The move has led to an impressive 22% rise in Bitget Token’s price in the last 24 hours, pushing it to an all-time high (ATH) of $8.45.

In addition, the company revealed that they will burn a whopping $5 billion worth of BGB tokens in a newly unvelied whitepaper.

Token Merge Sparks Market Enthusiasm

At the time of writing, data from CoinGecko showed that the asset’s value had increased by more than 125% over the past seven days, outperforming the global crypto market, which lost 1.50% of its worth in that period. In addition, it has done better than similar centralized exchange (CEX) tokens, which are up about 12.70% on average.

The uptick is even more pronounced across extended periods, with BGB jumping more than 160% in the last fortnight and almost 430% over 30 days. Further, the token’s current price is a massive 1,346.2% improvement over its level from the same time last year, potentially making it the best-performing CEX cryptocurrency of 2024.

BGB’s current market capitalization of over $11.7 billion has propelled it into the #19 position among the largest-capped cryptocurrencies, leaping Stellar (XLM), Polkadot (DOT), and Hedera (HBAR).

In addition to the merger, the team revealed a considerable burn of more than $5 billion worth of tokens, which surely played a role in the price uptick. This represents over 40% of the total supply of BGB.
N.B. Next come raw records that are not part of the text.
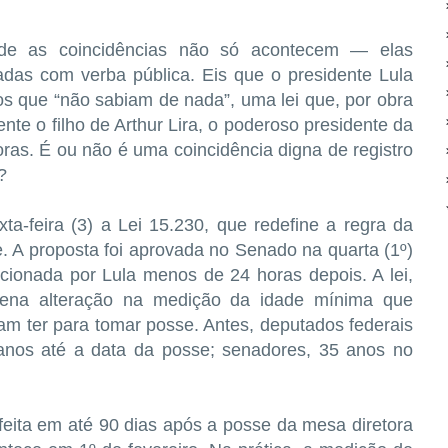
nde as coincidências não só acontecem — elas
adas com verba pública. Eis que o presidente Lula
os que “não sabiam de nada”, uma lei que, por obra
nte o filho de Arthur Lira, o poderoso presidente da
as. É ou não é uma coincidência digna de registro
?
ta-feira (3) a Lei 15.230, que redefine a regra da
e. A proposta foi aprovada no Senado na quarta (1º)
cionada por Lula menos de 24 horas depois. A lei,
uena alteração na medição da idade mínima que
am ter para tomar posse. Antes, deputados federais
 anos até a data da posse; senadores, 35 anos no
feita em até 90 dias após a posse da mesa diretora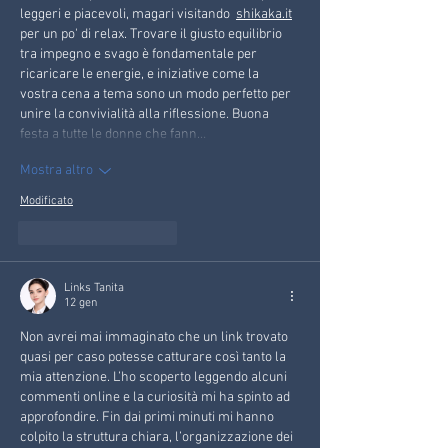
leggeri e piacevoli, magari visitando  
shikaka.it
per un po' di relax. Trovare il giusto equilibrio 
tra impegno e svago è fondamentale per 
ricaricare le energie, e iniziative come la 
vostra cena a tema sono un modo perfetto per 
unire la convivialità alla riflessione. Buona 
festa a tutte le donne che fann…
Mostra altro
Modificato
Mi piace
Rispondi
Links Tanita
12 gen
Non avrei mai immaginato che un link trovato 
quasi per caso potesse catturare così tanto la 
mia attenzione. L’ho scoperto leggendo alcuni 
commenti online e la curiosità mi ha spinto ad 
approfondire. Fin dai primi minuti mi hanno 
colpito la struttura chiara, l’organizzazione dei 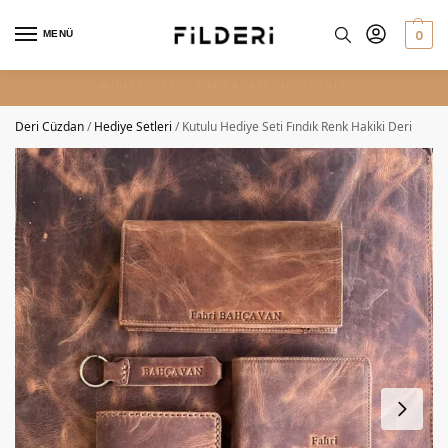
0
MENÜ
HIZLI VE ÜCRETSİZ KARGO
Deri Cüzdan
/
Hediye Setleri
/
Kutulu Hediye Seti Fındık Renk Hakiki Deri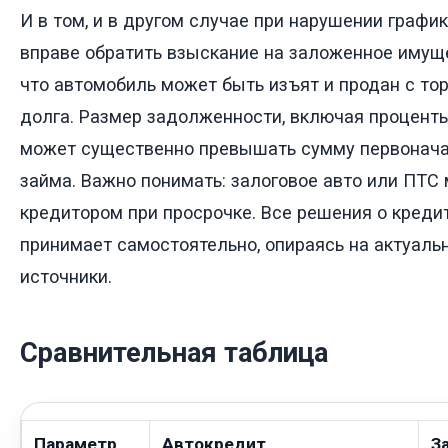
И в том, и в другом случае при нарушении графи
вправе обратить взыскание на заложенное имуще
что автомобиль может быть изъят и продан с то
долга. Размер задолженности, включая проценты
может существенно превышать сумму первонача
займа. Важно понимать: залоговое авто или ПТС
кредитором при просрочке. Все решения о креди
принимает самостоятельно, опираясь на актуал
источники.
Сравнительная таблица
Параметр
Автокредит
З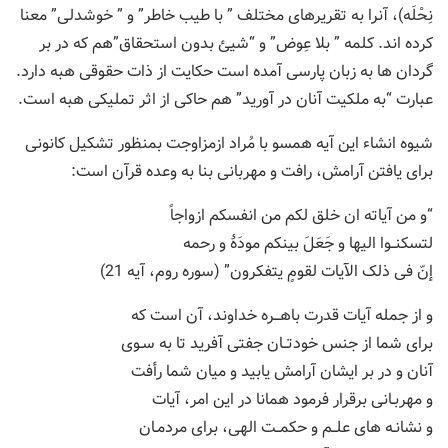
نِحْلَه)، آنرا به تقریرهای مختلف ” با طیب خاطر” و ” خوشدلی” معنا
کرده اند. کلمه ” بلا عِوض” و “شیئ بدون استحقاق”هم که در بر
گردان ها به زبان پارسی آمده است حکایت از ذات حقوقی هبه دارد.
عبارت “به ملکیت آنان در آورید” هم حاکی از اثر تملیکی هبه است.
شیوه انشاء این آیه همسو با مُراد ازمزاوجت بمنظور تشکیل کانونی
برای یافتن آرامش، رافت و مهربانی بنا به وعده قرآن است:
“و من آیاته ان خلق لکم من انفسکم ازواجاً
لتسکنــوا الیها و جَعَلَ بینکم مودَۀ و رحمه
إنّ فی ذلک الآیات لقومٍ یتفکرون” (سوره روم، آیه 21)
و از جمله آیات قدرت باهـــره خداوند، آن است که
برای شما از جنس خودتــان جفتی آفرید تا به سـوی
آنان و در بر ایشان آرامش یابید و میان شما رأفت
و مهربـانی برقرار فرمود همانا در این امر، آیات
و نشانـه های علــم و حکمــت الهی، برای مردمـان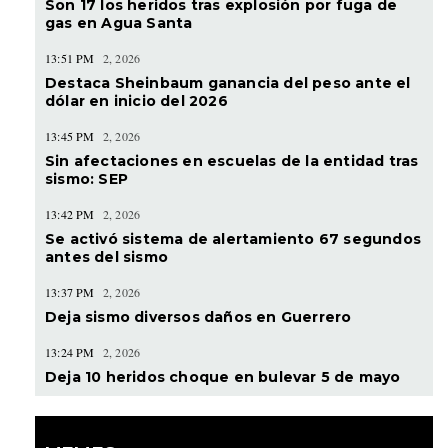
Son 17 los heridos tras explosión por fuga de
gas en Agua Santa
13:51 PM
2, 2026
Destaca Sheinbaum ganancia del peso ante el
dólar en inicio del 2026
13:45 PM
2, 2026
Sin afectaciones en escuelas de la entidad tras
sismo: SEP
13:42 PM
2, 2026
Se activó sistema de alertamiento 67 segundos
antes del sismo
13:37 PM
2, 2026
Deja sismo diversos daños en Guerrero
13:24 PM
2, 2026
Deja 10 heridos choque en bulevar 5 de mayo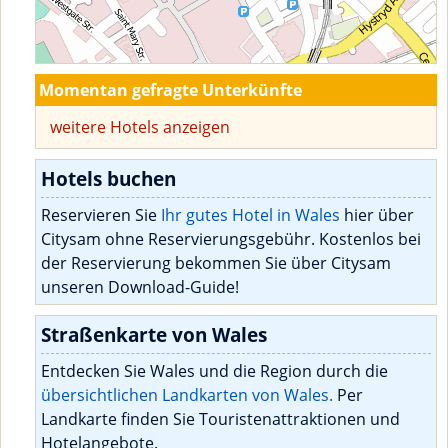
Momentan gefragte Unterkünfte
weitere Hotels anzeigen
Hotels buchen
Reservieren Sie
Ihr gutes Hotel in Wales
hier über
Citysam ohne Reservierungsgebühr. Kostenlos bei
der Reservierung bekommen Sie über Citysam
unseren Download-Guide!
Straßenkarte von Wales
Entdecken Sie Wales und die Region durch die
übersichtlichen Landkarten von Wales.
Per
Landkarte finden Sie Touristenattraktionen und
Hotelangebote.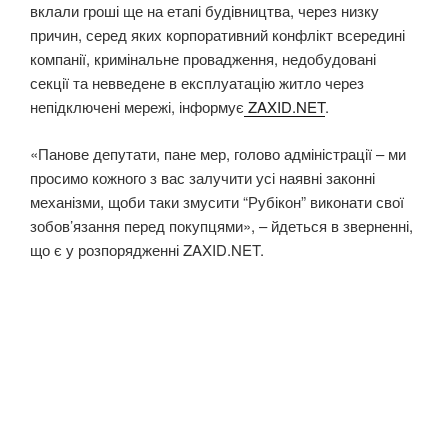
вклали гроші ще на етапі будівництва, через низку
причин, серед яких корпоративний конфлікт всередині
компанії, кримінальне провадження, недобудовані
секції та невведене в експлуатацію житло через
непідключені мережі, інформує
ZAXID.NET
.
«Панове депутати, пане мер, голово адміністрації – ми
просимо кожного з вас залучити усі наявні законні
механізми, щоби таки змусити “Рубікон” виконати свої
зобов’язання перед покупцями», – йдеться в зверненні,
що є у розпорядженні ZAXID.NET.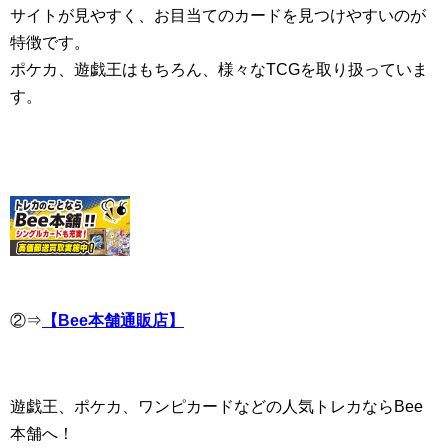
サイトが見やすく、お目当てのカードを見つけやすいのが
特徴です。
ポケカ、遊戯王はもちろん、様々なTCGを取り扱っていま
す。
②⇒
【Bee本舗通販店】
遊戯王、ポケカ、ワンピカードなどの人気トレカならBee
本舗へ！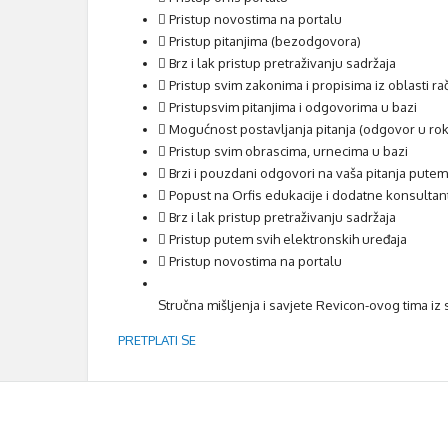
Pristup novostima na portalu
Pristup pitanjima (bezodgovora)
Brz i lak pristup pretraživanju sadržaja
Pristup svim zakonima i propisima iz oblasti ra
Pristupsvim pitanjima i odgovorima u bazi
Mogućnost postavljanja pitanja (odgovor u ro
Pristup svim obrascima, urnecima u bazi
Brzi i pouzdani odgovori na vaša pitanja putem 
Popust na Orfis edukacije i dodatne konsulta
Brz i lak pristup pretraživanju sadržaja
Pristup putem svih elektronskih uređaja
Pristup novostima na portalu
Stručna mišljenja i savjete Revicon-ovog tima iz s
PRETPLATI SE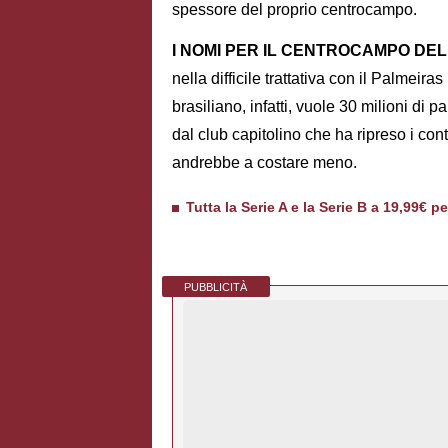
spessore del proprio centrocampo.
I NOMI PER IL CENTROCAMPO DE
nella difficile trattativa con il Palmeir
brasiliano, infatti, vuole 30 milioni di 
dal club capitolino che ha ripreso i cont
andrebbe a costare meno.
Tutta la Serie A e la Serie B a 19,99€ p
PUBBLICITÀ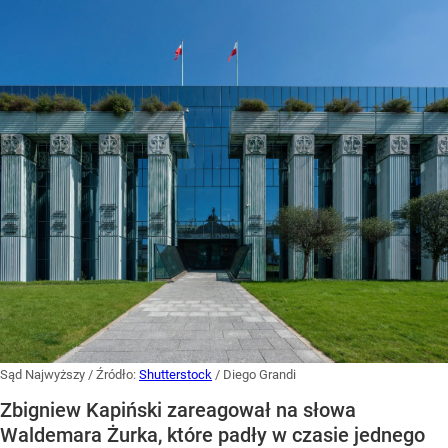
Sąd Najwyższy
/ Źródło:
Shutterstock
/
Diego Grandi
Zbigniew Kapiński zareagował na słowa
Waldemara Żurka, które padły w czasie jednego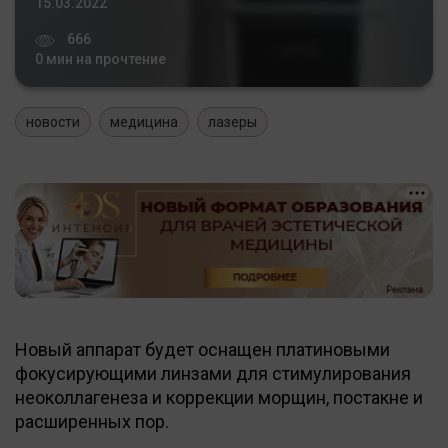
15.03.2022
666
0 мин на прочтение
новости
медицина
лазеры
Новый аппарат будет оснащен платиновыми
фокусирующими линзами для стимулирования
неоколлагенеза и коррекции морщин, постакне и
расширенных пор.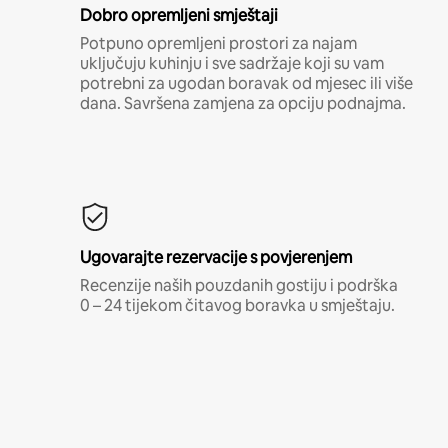
Dobro opremljeni smještaji
Potpuno opremljeni prostori za najam
uključuju kuhinju i sve sadržaje koji su vam
potrebni za ugodan boravak od mjesec ili više
dana. Savršena zamjena za opciju podnajma.
Ugovarajte rezervacije s povjerenjem
Recenzije naših pouzdanih gostiju i podrška
0 – 24 tijekom čitavog boravka u smještaju.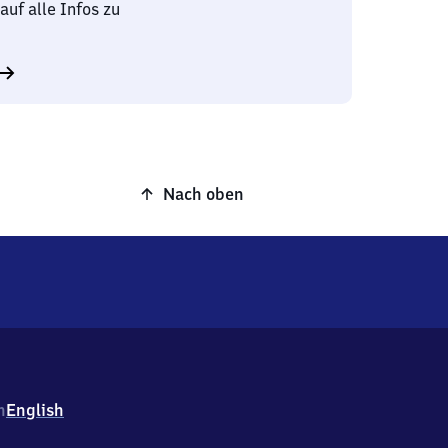
auf alle Infos zu
Nach oben
h
English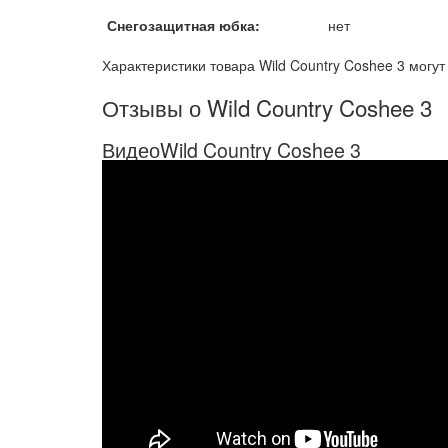
Снегозащитная юбка:
нет
Характеристики товара Wild Country Coshee 3 могу
Отзывы о Wild Country Coshee 3
ВидеоWild Country Coshee 3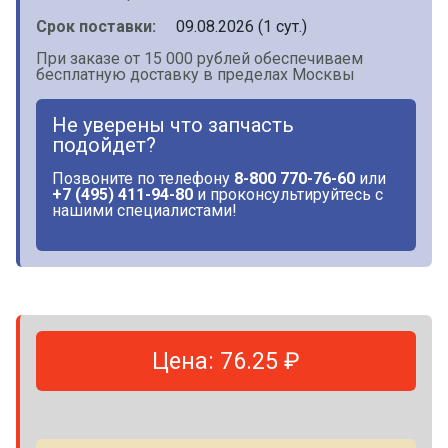
Срок поставки:
09.08.2026 (1 сут.)
При заказе от 15 000 рублей обеспечиваем
бесплатную доставку в пределах Москвы
Не уверены что запчасть
подойдет?
Позвоните по телефону
8-800 770-76-60
или
+7 (495) 411-94-80
и проконсультируйтесь с
нашими специалистами!
Цена: 76.25 ₽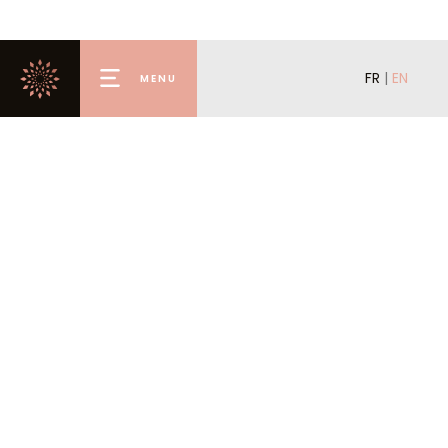
FR
|
EN
MENU
Home
Premium
Rental
Buy
Renting Out
Offer for Sale
Valmorel
Concierge
Agency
Utility and Real-World Integration

According to Bitget CEO Gary Chen, the merger will grow BGB’s utility, with plans to use it in decentralized applications (dApps) and major blockchain ecosystems. The integration will also reportedly extend to staking in decentralized finance (DeFi) protocols and to power essential services such as multi-chain gas fee payments.

Beyond the blockchain, the exchange intends to position BGB as a key enabler of real-world applications by allowing payments for dining, travel, and shopping, among others, through its Web3 PayFi service.

The company has assured BWB holders that their assets will be transitioned to BGB through an automated swap process that will convert each BWB token to BGB at a pre-determined ratio. Any remaining BWB has been earmarked for burning to bolster the unified asset’s scarcity and long-term value.